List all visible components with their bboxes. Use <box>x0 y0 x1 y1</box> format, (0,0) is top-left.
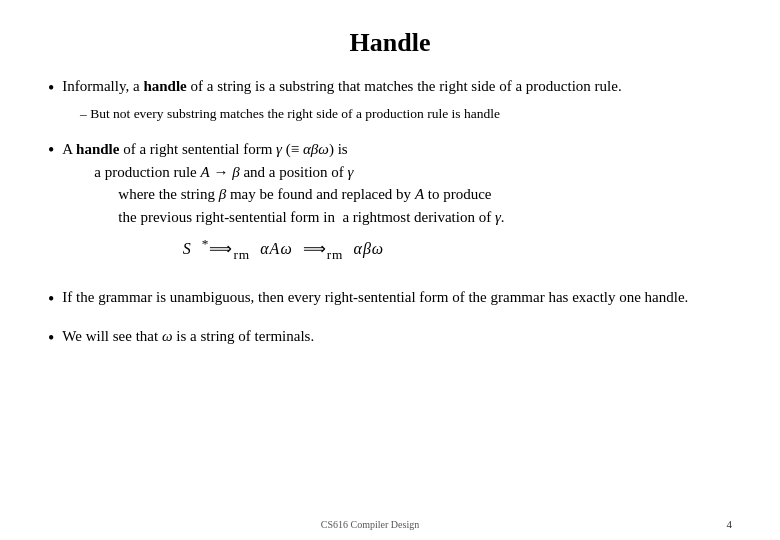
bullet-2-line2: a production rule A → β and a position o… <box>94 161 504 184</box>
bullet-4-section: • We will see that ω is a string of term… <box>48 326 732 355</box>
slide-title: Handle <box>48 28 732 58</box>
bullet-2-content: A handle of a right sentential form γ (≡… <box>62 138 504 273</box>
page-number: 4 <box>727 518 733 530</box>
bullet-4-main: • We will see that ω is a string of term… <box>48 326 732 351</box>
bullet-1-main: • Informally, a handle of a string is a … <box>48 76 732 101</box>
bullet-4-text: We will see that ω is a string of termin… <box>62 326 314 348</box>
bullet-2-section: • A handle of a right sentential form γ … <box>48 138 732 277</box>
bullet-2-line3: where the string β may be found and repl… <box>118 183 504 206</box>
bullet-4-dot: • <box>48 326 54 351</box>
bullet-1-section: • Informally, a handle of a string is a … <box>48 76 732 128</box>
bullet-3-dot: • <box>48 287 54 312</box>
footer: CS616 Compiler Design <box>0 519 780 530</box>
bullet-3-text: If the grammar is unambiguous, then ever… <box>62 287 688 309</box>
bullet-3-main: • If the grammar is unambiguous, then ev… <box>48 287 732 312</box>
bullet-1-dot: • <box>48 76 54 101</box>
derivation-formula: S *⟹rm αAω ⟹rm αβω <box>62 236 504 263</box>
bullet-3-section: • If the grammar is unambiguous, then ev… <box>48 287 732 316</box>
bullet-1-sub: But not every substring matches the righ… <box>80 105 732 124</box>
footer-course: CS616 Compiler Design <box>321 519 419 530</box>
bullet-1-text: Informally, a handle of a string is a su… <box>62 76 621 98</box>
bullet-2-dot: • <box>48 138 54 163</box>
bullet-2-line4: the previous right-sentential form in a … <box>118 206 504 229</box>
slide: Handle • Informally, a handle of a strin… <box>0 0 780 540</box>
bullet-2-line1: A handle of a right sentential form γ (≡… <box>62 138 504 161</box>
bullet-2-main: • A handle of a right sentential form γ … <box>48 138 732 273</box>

———

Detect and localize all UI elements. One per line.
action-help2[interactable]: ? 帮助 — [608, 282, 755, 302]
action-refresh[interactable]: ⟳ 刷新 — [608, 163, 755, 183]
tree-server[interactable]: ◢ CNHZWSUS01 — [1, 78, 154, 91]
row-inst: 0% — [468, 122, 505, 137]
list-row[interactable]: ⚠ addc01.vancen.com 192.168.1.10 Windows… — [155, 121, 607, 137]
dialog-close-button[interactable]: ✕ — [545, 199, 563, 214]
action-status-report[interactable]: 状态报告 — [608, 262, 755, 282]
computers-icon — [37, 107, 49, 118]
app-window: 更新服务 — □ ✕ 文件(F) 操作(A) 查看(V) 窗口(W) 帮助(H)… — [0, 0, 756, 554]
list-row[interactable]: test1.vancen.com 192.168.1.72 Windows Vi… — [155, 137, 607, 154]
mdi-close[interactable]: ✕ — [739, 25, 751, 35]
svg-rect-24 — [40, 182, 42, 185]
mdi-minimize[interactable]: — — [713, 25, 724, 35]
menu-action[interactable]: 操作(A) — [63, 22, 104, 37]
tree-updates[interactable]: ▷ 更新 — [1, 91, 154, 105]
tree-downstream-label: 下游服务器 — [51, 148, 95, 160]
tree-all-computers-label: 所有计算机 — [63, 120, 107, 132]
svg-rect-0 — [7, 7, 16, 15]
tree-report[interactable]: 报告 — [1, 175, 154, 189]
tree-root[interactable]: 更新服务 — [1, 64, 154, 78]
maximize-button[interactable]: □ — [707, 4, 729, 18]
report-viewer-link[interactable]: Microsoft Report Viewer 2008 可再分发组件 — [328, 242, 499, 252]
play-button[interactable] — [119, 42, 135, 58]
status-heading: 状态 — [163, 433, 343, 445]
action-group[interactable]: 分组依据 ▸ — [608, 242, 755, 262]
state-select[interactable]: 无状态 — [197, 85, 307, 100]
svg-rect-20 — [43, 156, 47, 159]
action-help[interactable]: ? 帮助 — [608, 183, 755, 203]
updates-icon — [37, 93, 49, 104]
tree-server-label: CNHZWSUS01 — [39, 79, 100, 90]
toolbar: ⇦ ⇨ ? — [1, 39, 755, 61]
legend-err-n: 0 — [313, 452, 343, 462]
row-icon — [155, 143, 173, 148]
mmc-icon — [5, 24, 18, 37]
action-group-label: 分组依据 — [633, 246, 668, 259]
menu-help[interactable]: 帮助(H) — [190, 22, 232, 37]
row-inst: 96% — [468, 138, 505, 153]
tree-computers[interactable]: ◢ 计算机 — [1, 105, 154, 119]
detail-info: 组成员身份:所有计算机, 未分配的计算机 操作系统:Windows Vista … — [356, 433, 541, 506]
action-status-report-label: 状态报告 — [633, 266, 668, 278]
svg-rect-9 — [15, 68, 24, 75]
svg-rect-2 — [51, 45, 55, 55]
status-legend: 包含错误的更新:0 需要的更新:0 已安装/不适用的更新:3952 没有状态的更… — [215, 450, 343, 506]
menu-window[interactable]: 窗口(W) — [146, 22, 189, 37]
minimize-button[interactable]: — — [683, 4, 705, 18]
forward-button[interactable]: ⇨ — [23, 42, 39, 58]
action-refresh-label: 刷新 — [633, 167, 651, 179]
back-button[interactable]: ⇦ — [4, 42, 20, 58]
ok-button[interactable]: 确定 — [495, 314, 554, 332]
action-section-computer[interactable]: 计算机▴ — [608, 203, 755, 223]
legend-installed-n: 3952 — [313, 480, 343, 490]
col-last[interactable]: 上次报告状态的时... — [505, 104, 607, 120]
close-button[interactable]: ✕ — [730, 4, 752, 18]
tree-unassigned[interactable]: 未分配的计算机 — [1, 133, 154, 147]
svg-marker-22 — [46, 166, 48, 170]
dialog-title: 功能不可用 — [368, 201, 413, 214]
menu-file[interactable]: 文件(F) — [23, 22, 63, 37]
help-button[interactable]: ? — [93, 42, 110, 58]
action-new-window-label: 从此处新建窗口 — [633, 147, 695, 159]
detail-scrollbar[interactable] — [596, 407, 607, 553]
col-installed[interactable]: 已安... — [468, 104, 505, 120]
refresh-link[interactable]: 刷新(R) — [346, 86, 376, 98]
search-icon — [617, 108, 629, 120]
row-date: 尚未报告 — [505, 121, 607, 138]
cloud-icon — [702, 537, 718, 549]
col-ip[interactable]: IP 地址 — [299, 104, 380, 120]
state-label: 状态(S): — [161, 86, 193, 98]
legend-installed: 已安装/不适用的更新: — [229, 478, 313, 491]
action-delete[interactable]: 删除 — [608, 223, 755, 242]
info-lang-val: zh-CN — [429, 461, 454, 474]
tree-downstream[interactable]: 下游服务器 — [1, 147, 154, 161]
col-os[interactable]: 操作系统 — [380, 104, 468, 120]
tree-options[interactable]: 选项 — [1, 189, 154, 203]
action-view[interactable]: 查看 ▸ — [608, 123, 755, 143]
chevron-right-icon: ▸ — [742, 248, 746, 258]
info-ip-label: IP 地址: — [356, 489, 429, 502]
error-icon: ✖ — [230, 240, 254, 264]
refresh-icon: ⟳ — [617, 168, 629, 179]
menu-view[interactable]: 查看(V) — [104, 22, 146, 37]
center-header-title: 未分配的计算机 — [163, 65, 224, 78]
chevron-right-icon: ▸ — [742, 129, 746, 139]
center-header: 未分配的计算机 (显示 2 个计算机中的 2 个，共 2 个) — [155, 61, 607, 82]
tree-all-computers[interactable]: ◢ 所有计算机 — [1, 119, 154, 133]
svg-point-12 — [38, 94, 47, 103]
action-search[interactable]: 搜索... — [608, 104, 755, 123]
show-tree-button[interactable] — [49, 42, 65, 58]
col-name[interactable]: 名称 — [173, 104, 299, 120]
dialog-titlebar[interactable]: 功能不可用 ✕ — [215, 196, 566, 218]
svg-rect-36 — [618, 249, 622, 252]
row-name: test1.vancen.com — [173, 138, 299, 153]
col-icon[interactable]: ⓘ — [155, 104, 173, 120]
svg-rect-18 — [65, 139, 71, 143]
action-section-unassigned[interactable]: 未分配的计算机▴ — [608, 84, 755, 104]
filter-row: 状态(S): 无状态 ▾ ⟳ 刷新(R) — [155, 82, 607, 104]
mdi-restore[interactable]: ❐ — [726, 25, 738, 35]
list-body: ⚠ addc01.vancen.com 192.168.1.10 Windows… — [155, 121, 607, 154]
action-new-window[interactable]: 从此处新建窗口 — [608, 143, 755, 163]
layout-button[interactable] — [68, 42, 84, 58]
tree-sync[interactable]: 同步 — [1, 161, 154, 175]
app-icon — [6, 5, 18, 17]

———

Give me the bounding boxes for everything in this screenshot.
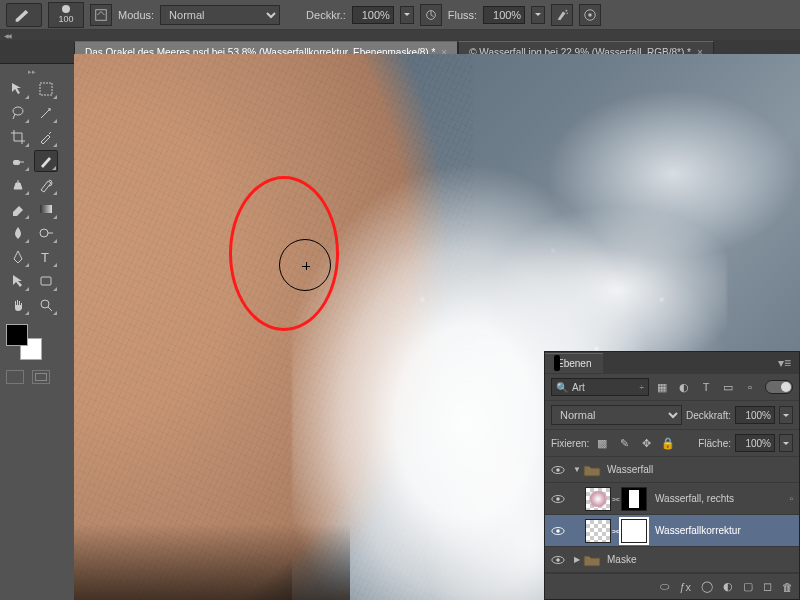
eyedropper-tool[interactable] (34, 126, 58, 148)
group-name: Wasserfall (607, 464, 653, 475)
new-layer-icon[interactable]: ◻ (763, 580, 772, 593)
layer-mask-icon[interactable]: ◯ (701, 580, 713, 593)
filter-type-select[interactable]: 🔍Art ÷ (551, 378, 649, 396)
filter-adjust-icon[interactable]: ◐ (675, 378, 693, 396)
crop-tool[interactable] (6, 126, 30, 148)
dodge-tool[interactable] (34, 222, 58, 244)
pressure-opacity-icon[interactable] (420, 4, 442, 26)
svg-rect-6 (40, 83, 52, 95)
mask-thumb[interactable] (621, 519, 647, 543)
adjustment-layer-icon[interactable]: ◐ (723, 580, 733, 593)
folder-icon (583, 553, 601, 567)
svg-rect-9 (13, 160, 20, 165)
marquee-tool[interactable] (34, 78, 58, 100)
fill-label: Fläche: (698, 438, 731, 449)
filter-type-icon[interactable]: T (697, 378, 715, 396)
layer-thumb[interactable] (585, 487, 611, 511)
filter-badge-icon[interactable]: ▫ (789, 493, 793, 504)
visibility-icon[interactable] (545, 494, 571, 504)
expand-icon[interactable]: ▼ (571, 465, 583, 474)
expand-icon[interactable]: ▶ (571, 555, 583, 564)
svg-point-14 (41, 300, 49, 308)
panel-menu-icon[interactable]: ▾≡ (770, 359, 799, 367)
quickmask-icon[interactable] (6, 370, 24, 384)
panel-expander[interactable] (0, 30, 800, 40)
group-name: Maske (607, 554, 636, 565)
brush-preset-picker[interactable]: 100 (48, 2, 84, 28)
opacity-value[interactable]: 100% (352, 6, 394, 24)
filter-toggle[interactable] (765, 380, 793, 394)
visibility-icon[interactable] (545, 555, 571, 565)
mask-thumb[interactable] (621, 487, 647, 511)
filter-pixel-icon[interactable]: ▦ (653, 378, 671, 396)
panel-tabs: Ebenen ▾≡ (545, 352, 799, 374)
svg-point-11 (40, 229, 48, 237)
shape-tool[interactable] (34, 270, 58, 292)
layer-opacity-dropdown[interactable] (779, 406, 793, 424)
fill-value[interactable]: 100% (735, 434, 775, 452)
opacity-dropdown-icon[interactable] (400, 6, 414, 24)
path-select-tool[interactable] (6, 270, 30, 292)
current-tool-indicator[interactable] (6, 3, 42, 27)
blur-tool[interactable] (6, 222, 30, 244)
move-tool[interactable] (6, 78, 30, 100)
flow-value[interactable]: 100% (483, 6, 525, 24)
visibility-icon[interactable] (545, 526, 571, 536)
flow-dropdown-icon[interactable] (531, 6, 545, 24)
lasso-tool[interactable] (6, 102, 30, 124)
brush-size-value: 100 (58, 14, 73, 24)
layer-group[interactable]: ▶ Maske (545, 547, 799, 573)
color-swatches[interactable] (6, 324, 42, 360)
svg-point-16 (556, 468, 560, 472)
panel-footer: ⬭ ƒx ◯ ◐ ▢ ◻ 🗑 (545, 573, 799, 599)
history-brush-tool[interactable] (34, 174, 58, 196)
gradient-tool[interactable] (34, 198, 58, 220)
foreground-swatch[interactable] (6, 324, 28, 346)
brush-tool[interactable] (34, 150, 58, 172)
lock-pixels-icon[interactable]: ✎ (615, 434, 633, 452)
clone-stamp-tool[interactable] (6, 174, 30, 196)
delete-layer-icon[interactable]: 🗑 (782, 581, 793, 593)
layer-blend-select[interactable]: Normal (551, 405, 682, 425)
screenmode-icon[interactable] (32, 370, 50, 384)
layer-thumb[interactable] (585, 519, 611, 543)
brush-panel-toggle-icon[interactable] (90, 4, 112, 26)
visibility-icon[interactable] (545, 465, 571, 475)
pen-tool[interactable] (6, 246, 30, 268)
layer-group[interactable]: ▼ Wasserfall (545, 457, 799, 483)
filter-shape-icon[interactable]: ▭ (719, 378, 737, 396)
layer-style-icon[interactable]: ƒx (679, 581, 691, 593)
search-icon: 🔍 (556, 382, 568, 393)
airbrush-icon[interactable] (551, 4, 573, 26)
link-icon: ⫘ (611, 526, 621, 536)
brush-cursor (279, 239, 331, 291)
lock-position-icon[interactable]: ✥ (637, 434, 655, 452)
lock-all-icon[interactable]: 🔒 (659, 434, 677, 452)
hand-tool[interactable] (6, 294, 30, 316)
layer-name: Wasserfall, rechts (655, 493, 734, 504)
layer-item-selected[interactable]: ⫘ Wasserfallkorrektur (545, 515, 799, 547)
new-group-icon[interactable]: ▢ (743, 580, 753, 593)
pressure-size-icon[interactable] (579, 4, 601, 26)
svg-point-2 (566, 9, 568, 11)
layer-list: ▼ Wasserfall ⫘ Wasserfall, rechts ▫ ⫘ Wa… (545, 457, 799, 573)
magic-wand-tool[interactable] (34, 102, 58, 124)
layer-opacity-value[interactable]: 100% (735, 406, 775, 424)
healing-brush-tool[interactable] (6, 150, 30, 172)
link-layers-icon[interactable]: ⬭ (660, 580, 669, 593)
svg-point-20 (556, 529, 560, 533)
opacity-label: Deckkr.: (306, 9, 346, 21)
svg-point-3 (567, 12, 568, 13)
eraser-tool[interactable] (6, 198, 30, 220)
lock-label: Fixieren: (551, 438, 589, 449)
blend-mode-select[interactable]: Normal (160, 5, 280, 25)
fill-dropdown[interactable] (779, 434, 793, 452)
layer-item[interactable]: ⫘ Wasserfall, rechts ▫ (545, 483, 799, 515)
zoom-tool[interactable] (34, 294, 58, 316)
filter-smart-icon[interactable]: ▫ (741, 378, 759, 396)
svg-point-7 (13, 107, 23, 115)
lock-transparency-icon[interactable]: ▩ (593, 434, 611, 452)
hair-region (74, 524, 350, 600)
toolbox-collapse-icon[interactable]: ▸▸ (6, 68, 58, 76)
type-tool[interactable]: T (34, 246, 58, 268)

———

**Task requirements:**
If a line in the entries above includes "thumb", count it; report the total alone.

**Solution to the problem:**
4